Eu como biscoito recheado do mesmo jeito desde que fui apresentada à guloseima. Desfaço o ‘sanduíche’ e reservo; raspo o recheio com os dentes e, por último, devoro o biscoito. Como dizem as mães aos seus filhos, não consigo diferenciar meu amor por um ou por outro.

Eu coloco cadarços do mesmo jeito desde quando aprendi a amarrar meus sapatos. Confundo-me se preciso fazê-lo de outra maneira, às vezes o filho pequeno pede uma amarração diferente para os tênis. Meus neurônios estão acostumados com o velho trajeto do cordão, como alguém que faz sempre o mesmo caminho para ir a algum lugar.

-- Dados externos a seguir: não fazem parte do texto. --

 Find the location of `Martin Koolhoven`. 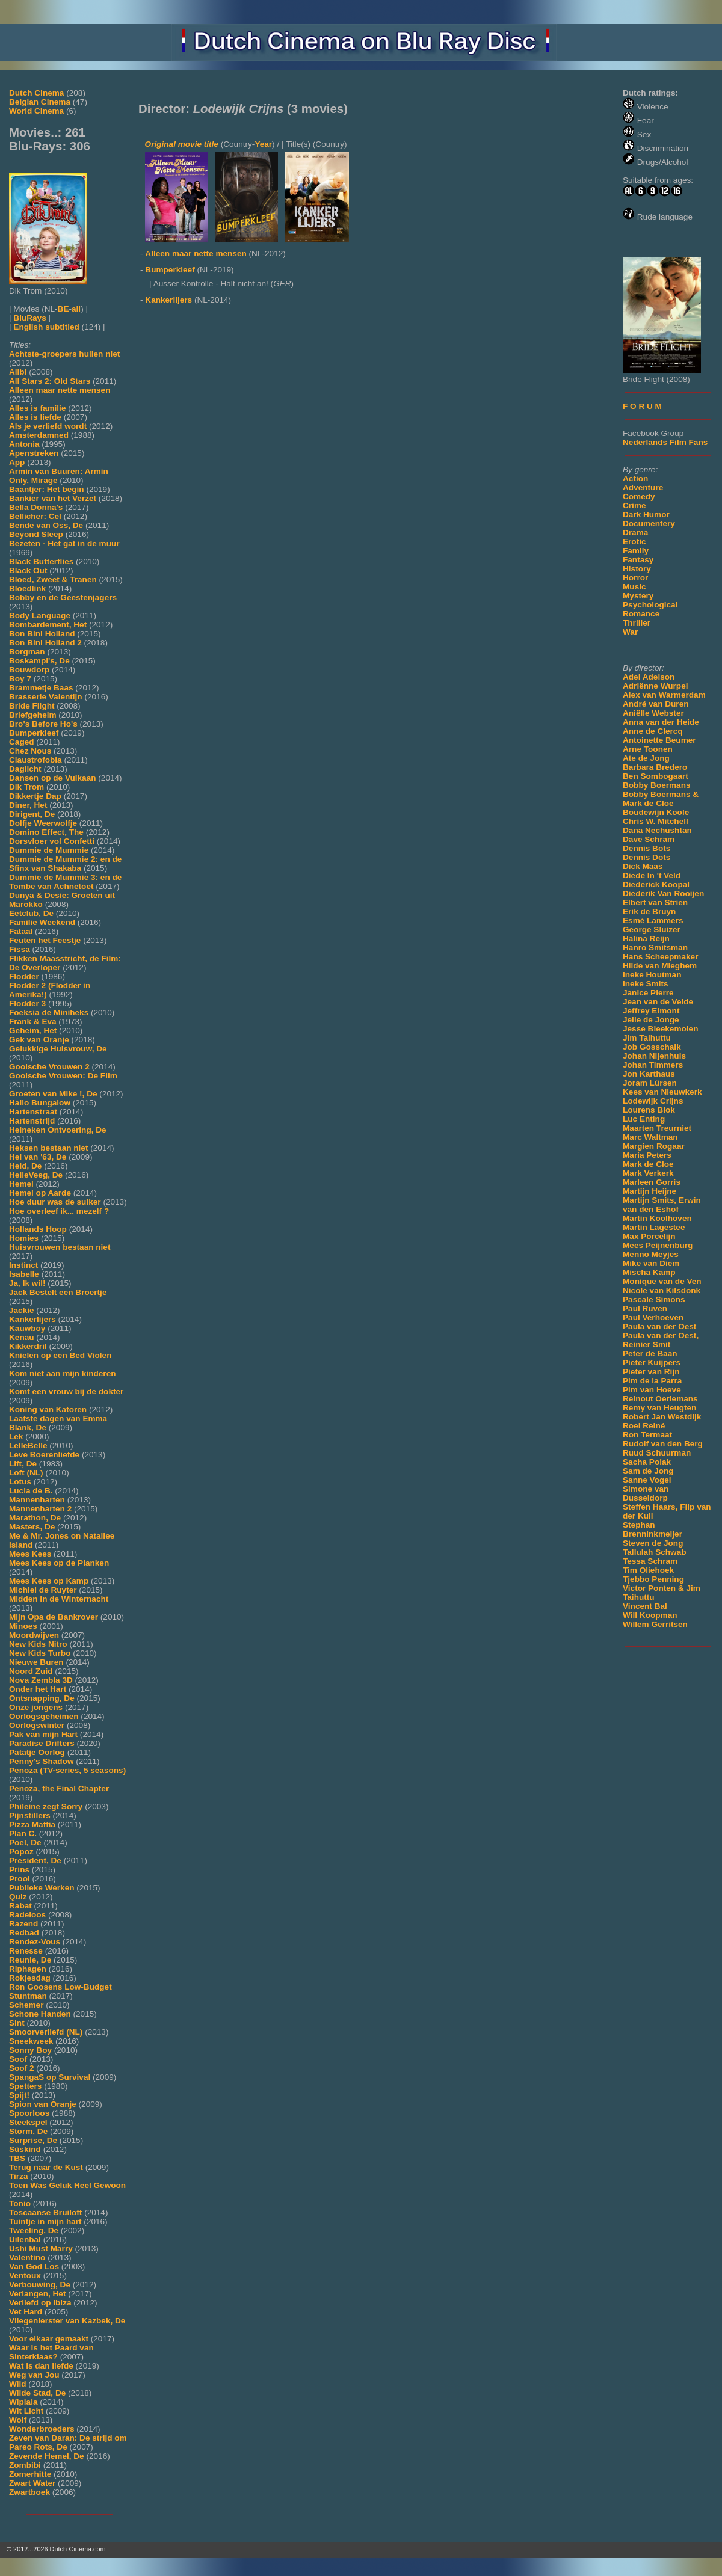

Não é metodismo. O metódico raciocina sobre seu método, cria teorias, apresenta justificativas. Não é TOC, não chega a ser mania e não tem a ver com obviedade, nem com lugar-comum. Eu não faço nada disso de propósito. Não há inteligência ou proposição em nenhum desses atos, catalogados aqui pela primeira vez. Sou aleatória. Aleatoriamente repetitiva, sem querer. São hábitos inscritos em meu DNA que, talvez, signifique simplesmente aquilo que Deus-Não-Altera.

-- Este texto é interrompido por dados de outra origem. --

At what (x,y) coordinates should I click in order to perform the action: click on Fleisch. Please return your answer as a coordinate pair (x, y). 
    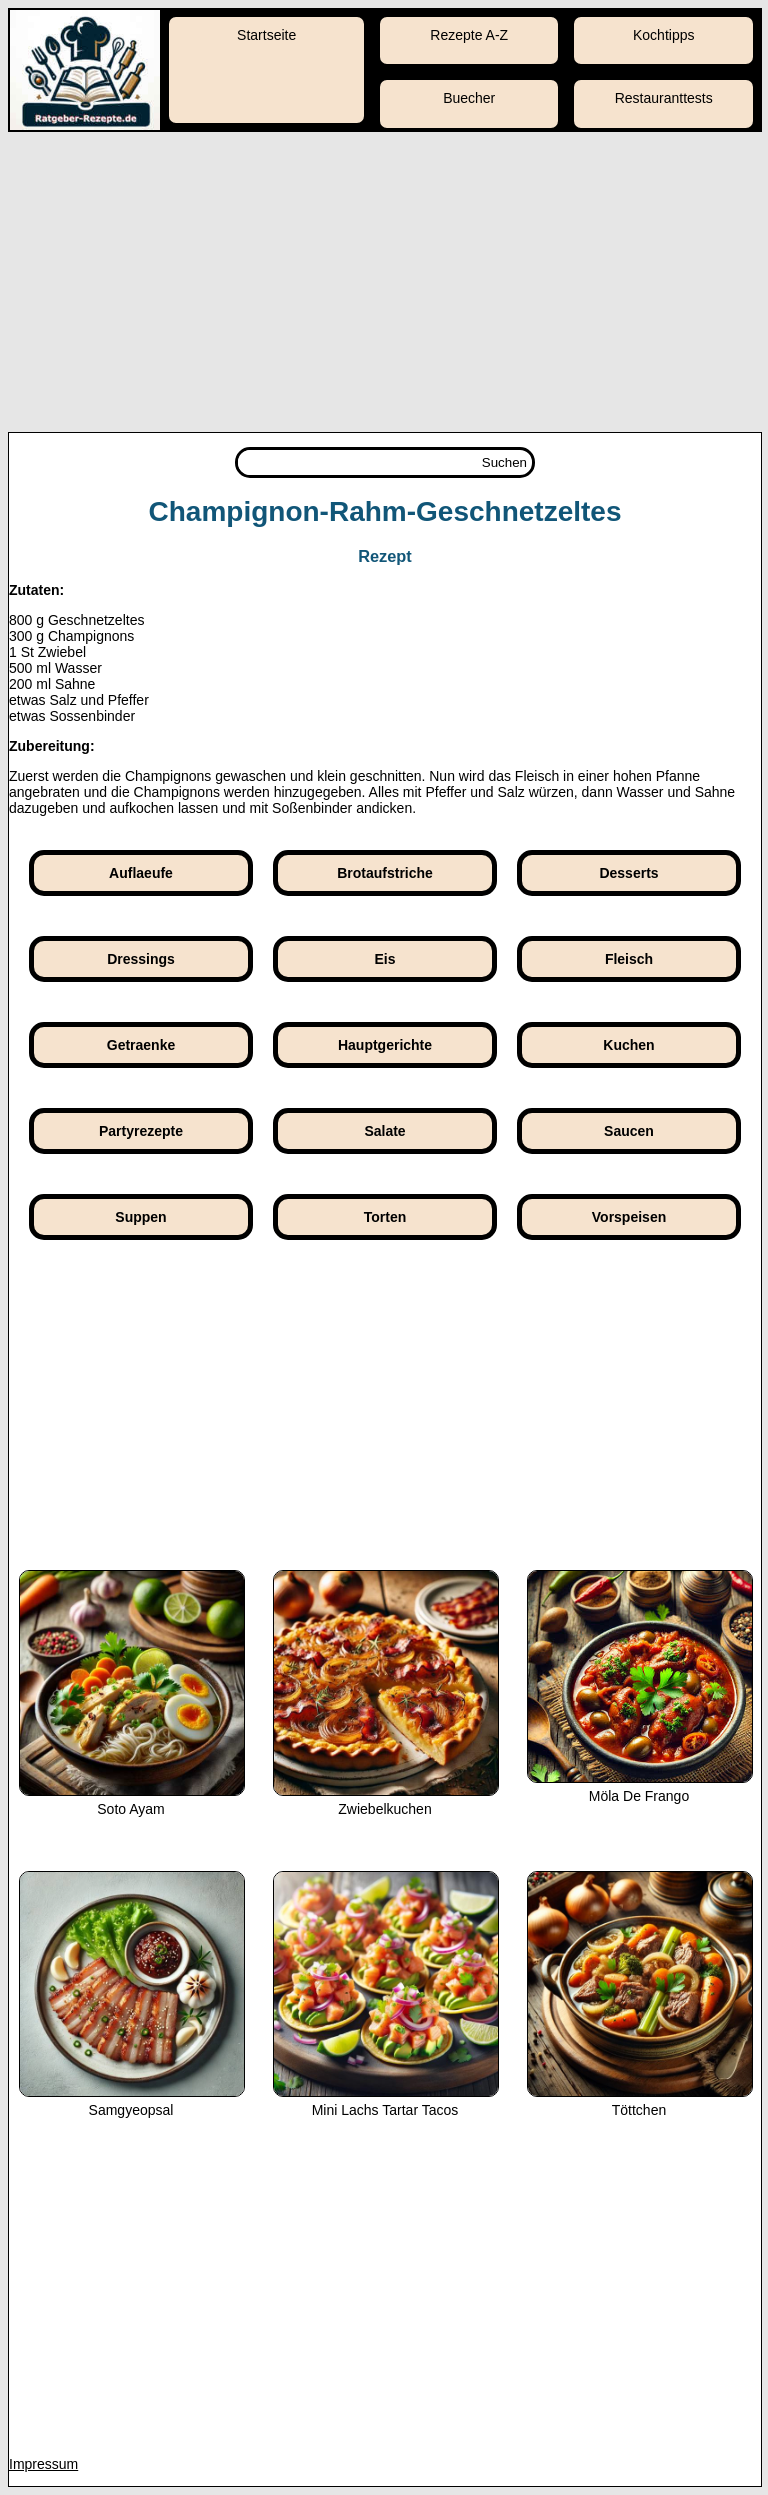     Looking at the image, I should click on (629, 959).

Eu deixo restinho quando tomo água, suco, vinho ou qualquer outra bebida. Minha sede quase sempre acaba a meio centímetro do final do copo. Convivo bem com as piadinhas sobre deixar um pouco para o santo. Nunca soube qual é o santo dos líquidos.

Eu tomo banho do mesmo jeito desde que passei a ser responsável pela própria higiene. A mesma sequência de lavação: cabelos primeiro, sempre. Braços vêm antes de pernas. Pés ficam pro final. A toalha também faz o mesmo percurso. Estranho quando vejo alguém começar pelos pés ou terminar pela cabeça.

A repetição é fundamental para a evolução da humanidade. Sem ela, as tradições não existiriam. Repetir hábitos, mesmo que não se dê conta, é cultivar a própria tradição, zelar pela autoevolução.

Eu uso batom do mesmo jeito desde o dia em que passei um na boca pela primeira vez. Não importa o matiz. Primeiro em cima, da direita para a esquerda, voltando em seguida ao ponto de partida. Depois embaixo. Fui conferir os exemplares do meu armário: os meus gastam na diagonal. Sem exceção.

Eu visto as roupas do mesmo jeito desde sempre, ainda que os modelos, formas, tamanhos, cores e tecidos tenham mudado tanto ao longo dos gostos e das modas. Há um padrão (natural, não-pensado) para colocação de blusas, outro para calças, para vestidos. Acho graça em quem tira camiseta primeiro pela cabeça e depois pelos braços. Gosto de ver nos filmes e nos vestiários quem faz igual, quem faz diferente. É bom poder transformar tudo em playground.

Fazer as coisas do mesmo jeito é meu legado mais genuíno, minha herança mais autêntica. É meu modo de fazer, minha receita de mim. Só os ingredientes é que mudam.

Pelo caminho, parte 2

Ilustração: Silvia Falqueto/Flickr.com

Oito e meia. A ginástica – compulsória, automática, ausente de prazer – é, enfim, encerrada. O alongamento diz ‘Olá’ aos músculos recém-percebidos, a toalha seca o rosto. E o rumo agora é certo, previsível e familiar: caminho de casa.

Certo, quando a única coisa esperada é retornar ao lar.

Previsível, como aquilo que se sabe, sempre.

Familiar, porque eu sou aguardada. Não para um compromisso ou evento; apenas para quitar a preocupação. Numa família, todos se esperam em casa. Numa família, só se repousa, de fato, quando todos chegam em casa. Verdade cunhada pelo “Trem das onze” do Adoniran.

Pois não fiz nada disso. Não fui para casa. Dei-me o sabor de um brevíssimo jantar no meio do caminho. Sem companhia, sem comunicado, aviso prévio ou satisfação. Para que a única satisfação fosse íntima: saborear a inédita refeição. E avisar em casa não fazia parte do plano. Era a minha pequena contravenção. Meu pecado, nada original. Cometido com a anuência de outro, a gula.

Não fiz, no entanto, ninguém em casa perder o sono. No pequeno desvio de percurso não deixei mortos, nem feridos. Todos se salvaram. Logo, muito logo, eu estaria de volta. No trem das nove. Trinta minutos fora do ar garantiram o direito à solidão, tão rara em meus tempos de mãe. Mulher tem direito à solidão. Mãe, nem sempre. Certos mandamentos familiares têm a força do concreto armado. Convém, de vez em quando, implodi-los. Carinhosamente.